A year after I played my first match for Bridgend Athletic Under-8s our family moved to football-mad Flintshire where the likes of Gary Speed, Ian Rush, and even an English player called Michael Owen grew up. Barry Horne and former Wales manager Mike England both came from the same town I grew up in.

There was no escaping football here.

As a child I used my love of rugby as a means of identifying myself in opposition to those around me. It was what made me unique among my school friends (yes, I have been incredibly annoying for the entirety of my life).

I captained my age group junior team at Mold RFC for seven years, I was selected for North Wales (but the coach’s son played in the same position as me so I never got a look in; at least that’s what I tell other people).

What I’m trying to say is that this pains me to admit it, but it’s time for those of us who love rugby in Wales to face facts: rugby is not our national sport.

Let me be clear - we can still have rugby, we can still enjoy it, we can still derive a sense of pride from rugby, but the time where our national identity is reflected back to us through rugby is well and truly over. 

The contrast couldn’t be clearer. The last viral thing to happen at a Welsh rugby match was an idiot entering the field of play for a £20 bet.

Football has Dafydd Iwan singing along with the entire stadium with tears streaming down his face.

In the post-war world, Britain’s international links were with the former colonies. There were huge readjustments to many of these relationships in those decades which continue to today (I’m looking at you, republican Jamaica), but the closest international relationships were undoubtedly with countries in the Commonwealth. 

An infamous string of management failures by the Football Association of Wales meant that Welsh international football remained a niche interest at this time, but while rugby remained an amateur sport an amateur governance didn’t hinder the team’s success.

When Welsh rugby dominated the Five Nations in the 1970s, Welsh players packed out the Lions teams which toured Australia, New Zealand and South Africa. This was a time to send a message to the world, or at least the world that we were connected to (including the rest of the UK), about who Wales was.

When Wales hosted the rugby World Cup in 1999, the conditions that created the links between Wales and rugby in the popular British consciousness were still in living memory for most people, which helped to cement the link between Wales and rugby. Welsh rugby experienced a boom - a new world-leading stadium and a first Grand Slam in 27 years - while trading off the cultural associations of yore.

Fast forward twenty years, though, and you’d now need to be at least 60 years old to remember what makes rugby Welsh, and what links Welshness to rugby.


The scarcity of international rugby in Wales - two or three home games a year in the Six Nations, then three or four matches in the autumn - gave the Welsh Rugby Union a culture of an event economy.

While rugby developed itself as an occasional theatre of elite level sport in Wales, football continued to be a part of people’s everyday lives.
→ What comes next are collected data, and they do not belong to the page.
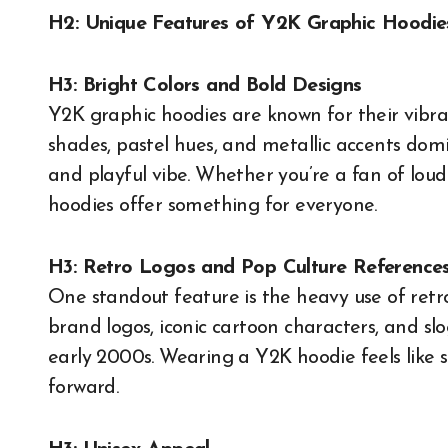
H2: Unique Features of Y2K Graphic Hoodie
H3: Bright Colors and Bold Designs
Y2K graphic hoodies are known for their vibr
shades, pastel hues, and metallic accents domi
and playful vibe. Whether you’re a fan of loud 
hoodies offer something for everyone.
H3: Retro Logos and Pop Culture Reference
One standout feature is the heavy use of retro
brand logos, iconic cartoon characters, and sl
early 2000s. Wearing a Y2K hoodie feels like s
forward.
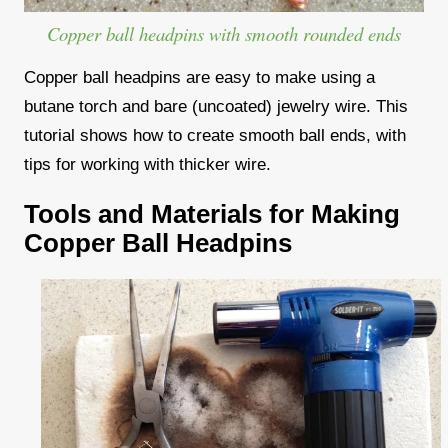
Copper ball headpins with smooth rounded ends
Copper ball headpins are easy to make using a
butane torch and bare (uncoated) jewelry wire. This
tutorial shows how to create smooth ball ends, with
tips for working with thicker wire.
Tools and Materials for Making
Copper Ball Headpins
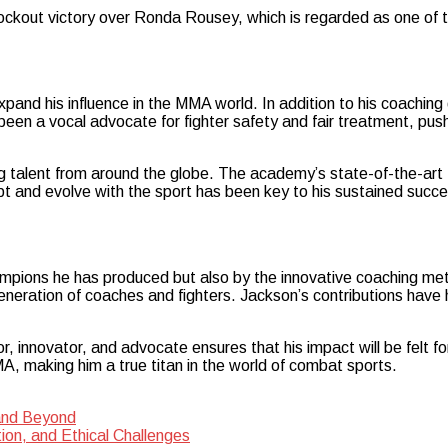
knockout victory over Ronda Rousey, which is regarded as one of 
and his influence in the MMA world. In addition to his coaching 
een a vocal advocate for fighter safety and fair treatment, push
lent from around the globe. The academy’s state-of-the-art fac
apt and evolve with the sport has been key to his sustained succ
mpions he has produced but also by the innovative coaching met
neration of coaches and fighters. Jackson’s contributions have 
, innovator, and advocate ensures that his impact will be felt fo
, making him a true titan in the world of combat sports.
 and Beyond
tion, and Ethical Challenges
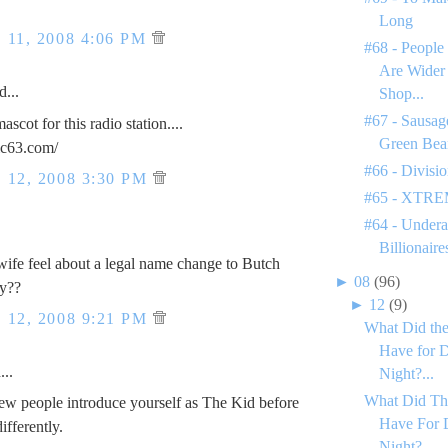
Long
11, 2008 4:06 PM
#68 - People
Are Wider
d...
Shop...
#67 - Sausage
cot for this radio station....
Green Bea
ic63.com/
#66 - Divisi
12, 2008 3:30 PM
#65 - XTREM
#64 - Undera
Billionaire
ife feel about a legal name change to Butch
►
08
(96)
y??
►
12
(9)
12, 2008 9:21 PM
What Did the
Have for D
..
Night?...
What Did Th
w people introduce yourself as The Kid before
Have For 
ifferently.
Night?...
People went to see their local teams home and away, and watched Match of the Day each week.

It’s like former Wales football player and Professor of Public Policy, Laura McAllister has said previously: “football permeates the consciousness and the lives of Wales on a daily basis, whereas rugby really captures the imagination on Six Nations days”.

Part of this ongoing permeation and percolation of football culture has lead to the giant cultural impact of the FAW and Welsh football teams that has left my beloved rugby in the dust.
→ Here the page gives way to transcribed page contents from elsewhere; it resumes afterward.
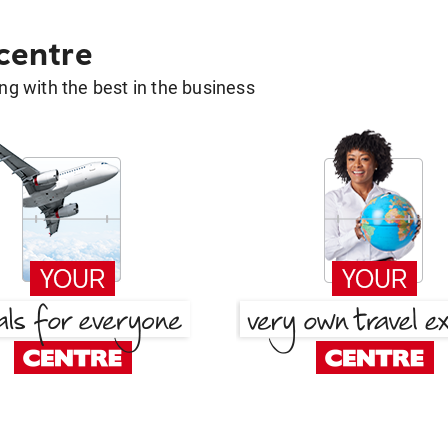
 centre
g with the best in the business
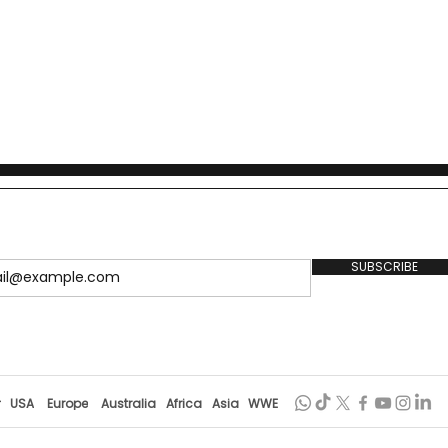
SUBSCRIBE
r
USA
Europe
Australia
Africa
Asia
WWE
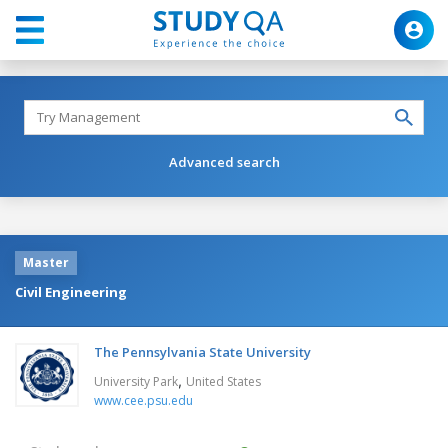
Advanced search
Master
Civil Engineering
The Pennsylvania State University
,
University Park
United States
www.cee.psu.edu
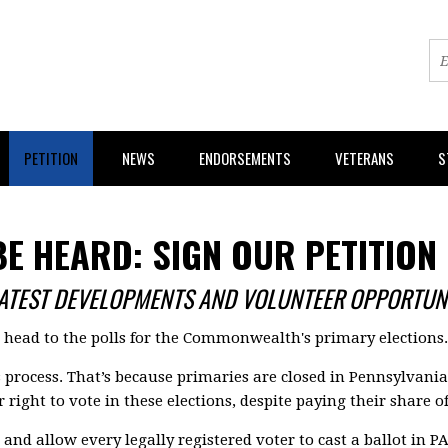
PETITION
NEWS
ENDORSEMENTS
VETERANS
S
BE HEARD: SIGN OUR PETITION
LATEST DEVELOPMENTS AND VOLUNTEER OPPORTUNI
s head to the polls for the Commonwealth's primary elections.
s process. That’s because primaries are closed in Pennsylvani
 right to vote in these elections, despite paying their share o
and allow every legally registered voter to cast a ballot in PA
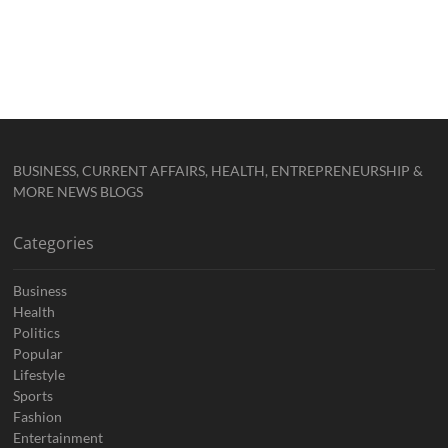
BUSINESS, CURRENT AFFAIRS, HEALTH, ENTREPRENEURSHIP &
MORE NEWS BLOGS
Categories
Business
Health
Politics
Popular
Lifestyle
Sports
Fashion
Entertainment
I spoke to Prof McAllister about what has happened and how Welsh football seems to have knocked rugby from its perch.

“The FAW has actively and deliberately pursued a stance of promoting national pride and encouraging wider consciousness”, she says. “In a way that only sport can. It has embraced our culture, our history and heritage, and especially our language as demonstrations of Welshness and therefore our uniqueness”.
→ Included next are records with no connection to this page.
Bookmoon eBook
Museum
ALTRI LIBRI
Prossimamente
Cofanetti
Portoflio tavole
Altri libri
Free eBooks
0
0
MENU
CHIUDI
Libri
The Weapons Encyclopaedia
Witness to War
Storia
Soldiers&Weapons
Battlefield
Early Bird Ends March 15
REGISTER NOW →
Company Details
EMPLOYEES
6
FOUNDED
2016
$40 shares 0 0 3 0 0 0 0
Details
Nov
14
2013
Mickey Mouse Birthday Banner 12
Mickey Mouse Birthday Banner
I ask how it came to be: “Part personally driven by key individuals within the FAW and part by an organic ‘political’ mood amongst fans - driven by Wales away fans especially”.

Welsh football has actively engaged with its core audience, amplified voices and offered something to new and young fans (while keeping ticket prices below £50). Meanwhile the WRU has become a cargo cult dedicated to the sport it’s supposed to represent - male voice choirs singing “Delilah” couldn’t feel further detached from what’s important to Welsh people in 2022.

I could bore you with stats - there are twice as many registered football players as there are rugby players in Wales, and Cardiff City and Swansea both average over 17,000 fans at home games this season. Even fifth tier Wrexham get more than 8,000 compared to Welsh rugby, whose October derby match between Ospreys and Cardiff saw fewer than 6,000 attend.

But when it comes to defining a national sport, surely what it boils down to is what makes that sporting event unique to a nation. 

Is there anything that is uniquely Welsh about a day at the rugby? What happens in Cardiff on those days that couldn’t possibly happen in Manchester, or Nottingham, or Glasgow?

Nothing else has an impact on perceptions of Wales and Welshness right now the way the football team does. Football has permeated Wales’s day-to-day consciousness for decades, and now it’s having the events to back it up. Let’s enjoy it.